**INPUT**.
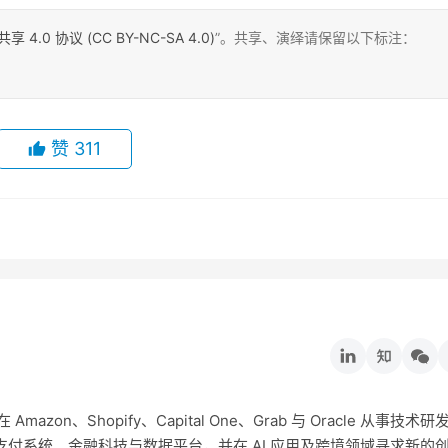
0 协议 (CC BY-NC-SA 4.0)
”。共享、演绎请保留以下标注：
赞
311
on、Shopify、Capital One、Grab 与 Oracle 从事技术研
付系统、金融科技与数据平台，并在 AI 应用及跨境领域寻求新的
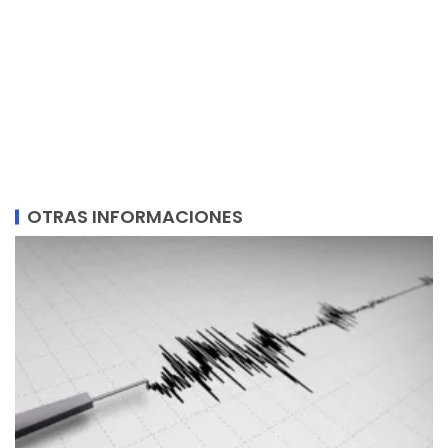
OTRAS INFORMACIONES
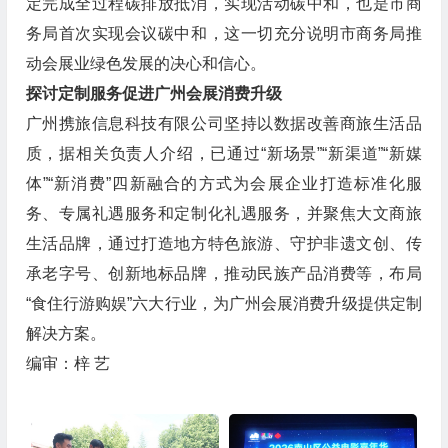
定完成全过程碳排放抵消，实现活动碳中和，也是市商
务局首次实现会议碳中和，这一切充分说明市商务局推
动会展业绿色发展的决心和信心。
探讨定制服务促进广州会展消费升级
广州携旅信息科技有限公司坚持以数据改善商旅生活品
质，据相关负责人介绍，已通过“新场景”“新渠道”“新媒
体”“新消费”四新融合的方式为会展企业打造标准化服
务、专属礼遇服务和定制化礼遇服务，并聚焦大文商旅
生活品牌，通过打造地方特色旅游、守护非遗文创、传
承老字号、创新地标品牌，推动民族产品消费等，布局
“食住行游购娱”六大行业，为广州会展消费升级提供定制
解决方案。
编审：梓 艺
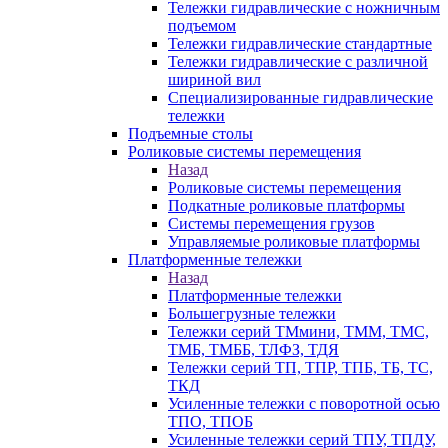
Тележки гидравлические с ножничным
подъемом
Тележки гидравлические стандартные
Тележки гидравлические с различной
шириной вил
Специализированные гидравлические
тележки
Подъемные столы
Роликовые системы перемещения
Назад
Роликовые системы перемещения
Подкатные роликовые платформы
Системы перемещения грузов
Управляемые роликовые платформы
Платформенные тележки
Назад
Платформенные тележки
Большегрузные тележки
Тележки серий ТМмини, ТММ, ТМС,
ТМБ, ТМББ, ТЛФЗ, ТДЯ
Тележки серий ТП, ТПР, ТПБ, ТБ, ТС,
ТКД
Усиленные тележки с поворотной осью
ТПО, ТПОБ
Усиленные тележки серий ТПУ, ТПДУ,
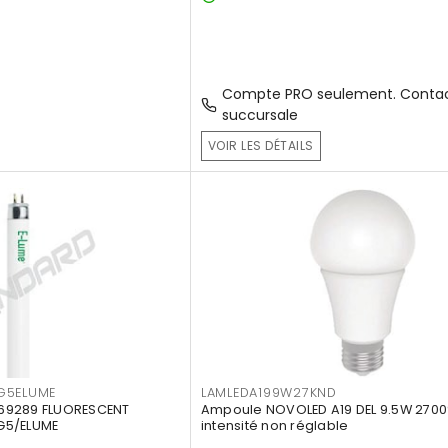
Compte PRO seulement. Contac
succursale
VOIR LES DÉTAILS
G5ELUME
LAMLEDA199W27KND
69289 FLUORESCENT
Ampoule NOVOLED A19 DEL 9.5W 2700
G5/ELUME
intensité non réglable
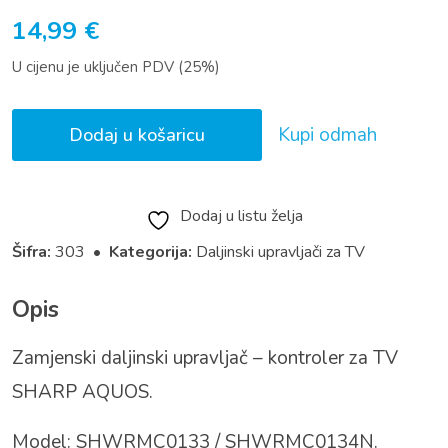
14,99
€
U cijenu je uključen PDV (25%)
Kupi odmah
Dodaj u košaricu
Dodaj u listu želja
Šifra:
303 •
Kategorija:
Daljinski upravljači za TV
Opis
Zamjenski daljinski upravljač – kontroler za TV
SHARP AQUOS.
Model: SHWRMC0133 / SHWRMC0134N.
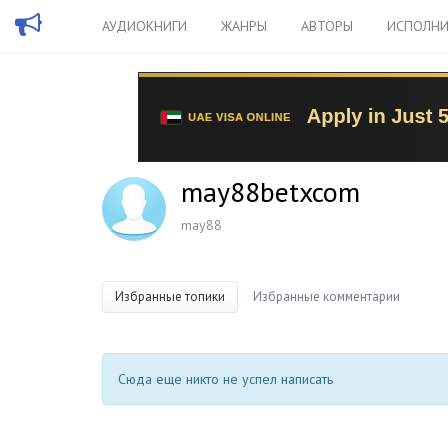
АУДИОКНИГИ
ЖАНРЫ
АВТОРЫ
ИСПОЛНИ
may88betxcom
may88
Избранные топики
Избранные комментарии
Сюда еще никто не успел написать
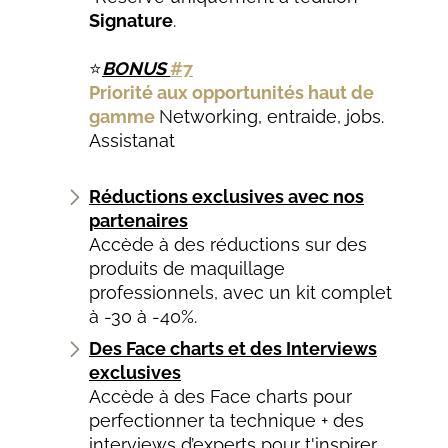
Signature
.
⭐
BONUS
#7
Priorité aux opportunités haut de
gamme
N
etworking, entraide, jobs.
Assistanat
Réductions exclusives avec nos
partenaires
Accède à des réductions sur des
produits de maquillage
professionnels, avec un kit complet
à -30 à -40%.
Des Face charts et des Interviews
exclusives
Accède à des Face charts pour
perfectionner ta technique + des
interviews d’experts pour t'inspirer.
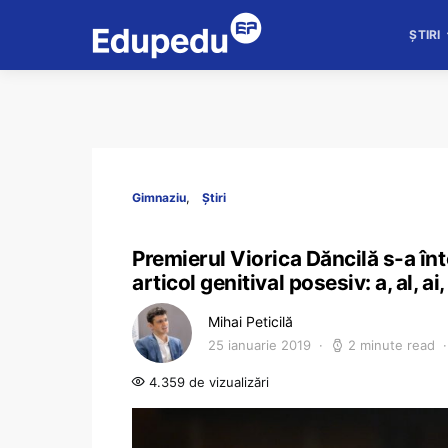
ȘTIRI
Gimnaziu
Știri
Premierul Viorica Dăncilă s-a în
articol genitival posesiv: a, al, ai
Mihai Peticilă
25 ianuarie 2019
2 minute read
4.359 de vizualizări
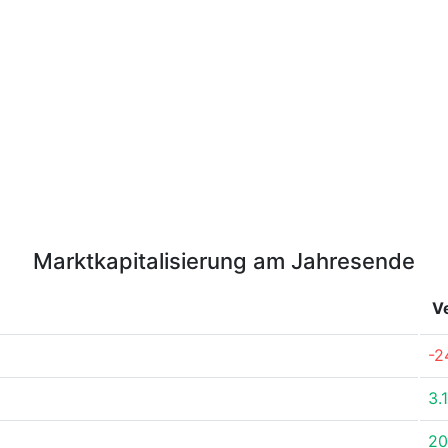
Marktkapitalisierung am Jahresende
V
-2
3.
20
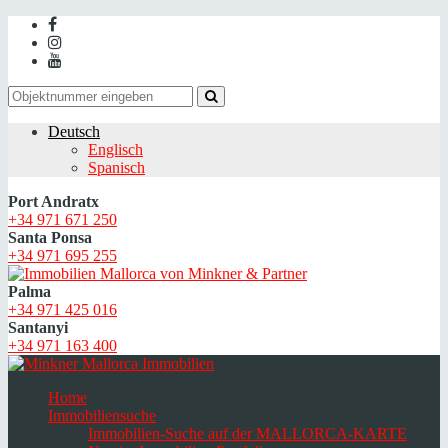
Deutsch
Englisch
Spanisch
Port Andratx
+34 971 671 250
Santa Ponsa
+34 971 695 255
Palma
+34 971 425 016
Santanyi
+34 971 163 400
Home
Immobiliensuche
Immobilien-Suche auf der MALLORCA-KARTE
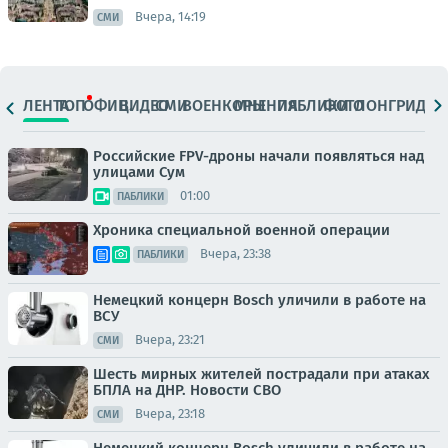
Вчера, 14:19
СМИ
ЛЕНТА
ТОП
ОФИЦ.
ВИДЕО
СМИ
ВОЕНКОРЫ
МНЕНИЯ
ПАБЛИКИ
ФОТО
ЛОНГРИДЫ
Российские FPV-дроны начали появляться над
улицами Сум
01:00
ПАБЛИКИ
Хроника специальной военной операции
Вчера, 23:38
ПАБЛИКИ
Немецкий концерн Bosch уличили в работе на
ВСУ
Вчера, 23:21
СМИ
Шесть мирных жителей пострадали при атаках
БПЛА на ДНР. Новости СВО
Вчера, 23:18
СМИ
Немецкий концерн Bosch уличили в работе на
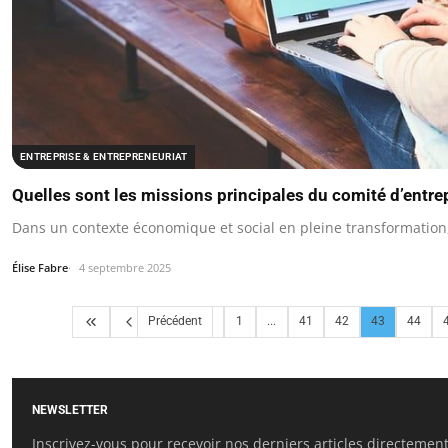
ENTREPRISE & ENTREPRENEURIAT
Quelles sont les missions principales du comité d’entre
Dans un contexte économique et social en pleine transformation
Élise Fabre
4 septembre 2025
Précédent
1
...
41
42
43
44
NEWSLETTER
Inscrivez-vous pour recevoir nos derniers articles directement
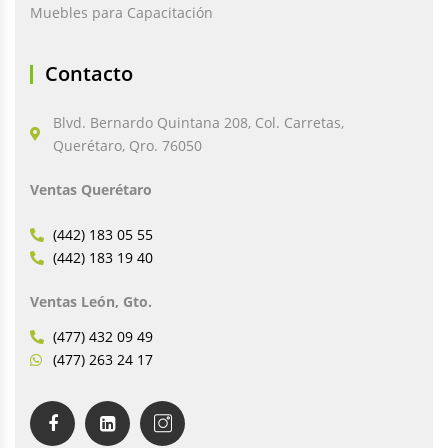
Muebles para Capacitación
Contacto
Blvd. Bernardo Quintana 208, Col. Carretas,
Querétaro, Qro. 76050
Ventas Querétaro
(442) 183 05 55
(442) 183 19 40
Ventas León, Gto.
(477) 432 09 49
(477) 263 24 17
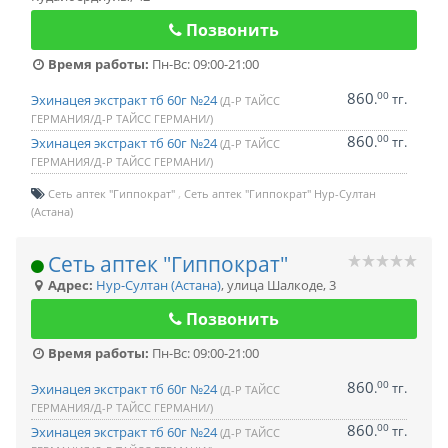
Позвонить
Время работы:
Пн-Вс: 09:00-21:00
860
00
.
тг.
Эхинацея экстракт тб 60г №24
(Д-Р ТАЙСС
ГЕРМАНИЯ/Д-Р ТАЙСС ГЕРМАНИ/)
860
00
.
тг.
Эхинацея экстракт тб 60г №24
(Д-Р ТАЙСС
ГЕРМАНИЯ/Д-Р ТАЙСС ГЕРМАНИ/)
Сеть аптек "Гиппократ"
Сеть аптек "Гиппократ" Нур-Султан
(Астана)
Сеть аптек "Гиппократ"
Адрес:
Нур-Султан (Астана)
,
улица Шалкоде, 3
Позвонить
Время работы:
Пн-Вс: 09:00-21:00
860
00
.
тг.
Эхинацея экстракт тб 60г №24
(Д-Р ТАЙСС
ГЕРМАНИЯ/Д-Р ТАЙСС ГЕРМАНИ/)
860
00
.
тг.
Эхинацея экстракт тб 60г №24
(Д-Р ТАЙСС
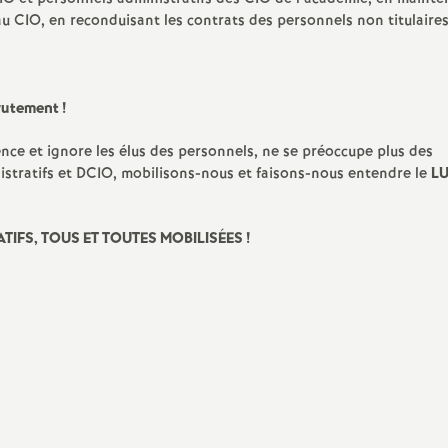
e
au
CIO
, en reconduisant les contrats des personnels non titulaires
crutement
!
E
ce et ignore les élus des personnels, ne se préoccupe plus des
n
stratifs et
DCIO
, mobilisons-nous et faisons-nous entendre le
LU
ATIFS
,
TOUS
ET
TOUTES
MOBILIS
É
ES
!
e
g
n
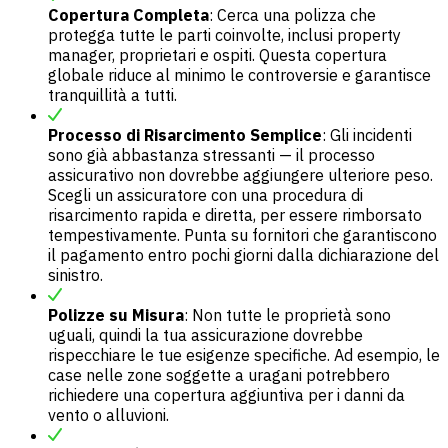
Copertura Completa
: Cerca una polizza che
protegga tutte le parti coinvolte, inclusi property
manager, proprietari e ospiti. Questa copertura
globale riduce al minimo le controversie e garantisce
tranquillità a tutti.
Processo di Risarcimento Semplice
: Gli incidenti
sono già abbastanza stressanti — il processo
assicurativo non dovrebbe aggiungere ulteriore peso.
Scegli un assicuratore con una procedura di
risarcimento rapida e diretta, per essere rimborsato
tempestivamente. Punta su fornitori che garantiscono
il pagamento entro pochi giorni dalla dichiarazione del
sinistro.
Polizze su Misura
: Non tutte le proprietà sono
uguali, quindi la tua assicurazione dovrebbe
rispecchiare le tue esigenze specifiche. Ad esempio, le
case nelle zone soggette a uragani potrebbero
richiedere una copertura aggiuntiva per i danni da
vento o alluvioni.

**BRIEF**. Could you please write out exactly the lines from the start of the entries above through the line that holds "Управляемые роликовые платформы", both included, with no pictures?

**WRITTEN ANSWER**.
0 协议 (CC BY-NC-SA 4.0)
”。共享、演绎请保留以下标注：
赞
311
on、Shopify、Capital One、Grab 与 Oracle 从事技术研
付系统、金融科技与数据平台，并在 AI 应用及跨境领域寻求新的
OTRAS INFORMACIONES
定完成全过程碳排放抵消，实现活动碳中和，也是市商
务局首次实现会议碳中和，这一切充分说明市商务局推
动会展业绿色发展的决心和信心。
探讨定制服务促进广州会展消费升级
广州携旅信息科技有限公司坚持以数据改善商旅生活品
质，据相关负责人介绍，已通过“新场景”“新渠道”“新媒
体”“新消费”四新融合的方式为会展企业打造标准化服
务、专属礼遇服务和定制化礼遇服务，并聚焦大文商旅
生活品牌，通过打造地方特色旅游、守护非遗文创、传
承老字号、创新地标品牌，推动民族产品消费等，布局
“食住行游购娱”六大行业，为广州会展消费升级提供定制
解决方案。
编审：梓 艺
Тележки гидравлические с ножничным
подъемом
Тележки гидравлические стандартные
Тележки гидравлические с различной
шириной вил
Специализированные гидравлические
тележки
Подъемные столы
Роликовые системы перемещения
Назад
Роликовые системы перемещения
Подкатные роликовые платформы
Системы перемещения грузов
Управляемые роликовые платформы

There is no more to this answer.